- [Instructions to follow]:
Report the count of lines below in which the string "Francisco" occurs; include nothing else.
── Material for this task ──
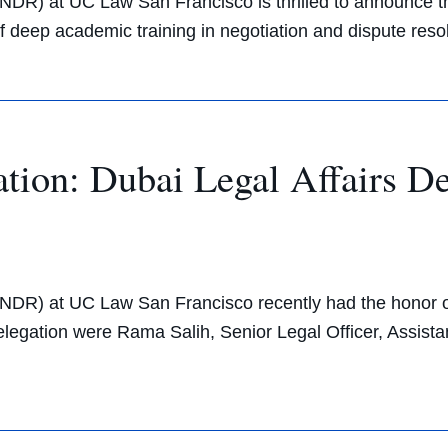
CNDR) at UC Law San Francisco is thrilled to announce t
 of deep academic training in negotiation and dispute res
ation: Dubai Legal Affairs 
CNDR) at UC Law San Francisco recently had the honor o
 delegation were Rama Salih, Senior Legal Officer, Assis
───
── Material for this task ──
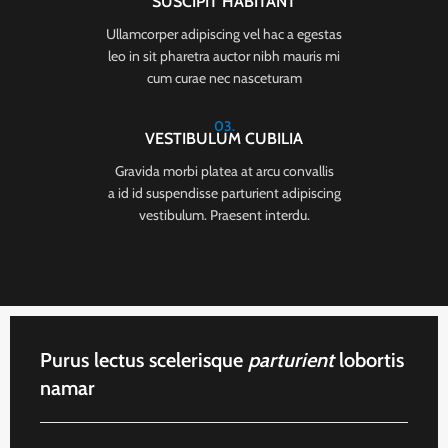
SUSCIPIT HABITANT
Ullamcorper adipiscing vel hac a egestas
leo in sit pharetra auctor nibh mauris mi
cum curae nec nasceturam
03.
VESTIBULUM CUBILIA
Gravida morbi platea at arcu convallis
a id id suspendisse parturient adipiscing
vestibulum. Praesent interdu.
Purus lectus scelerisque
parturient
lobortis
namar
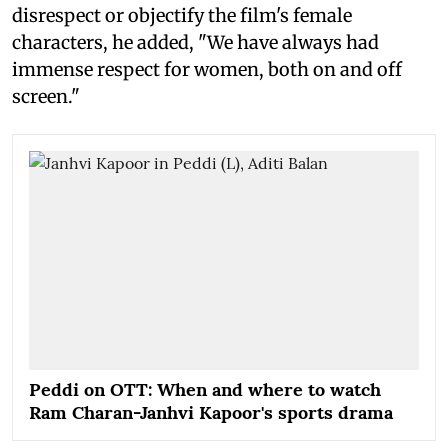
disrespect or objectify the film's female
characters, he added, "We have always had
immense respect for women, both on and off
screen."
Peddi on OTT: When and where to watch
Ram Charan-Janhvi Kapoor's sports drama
───
- [Exercise response]:
2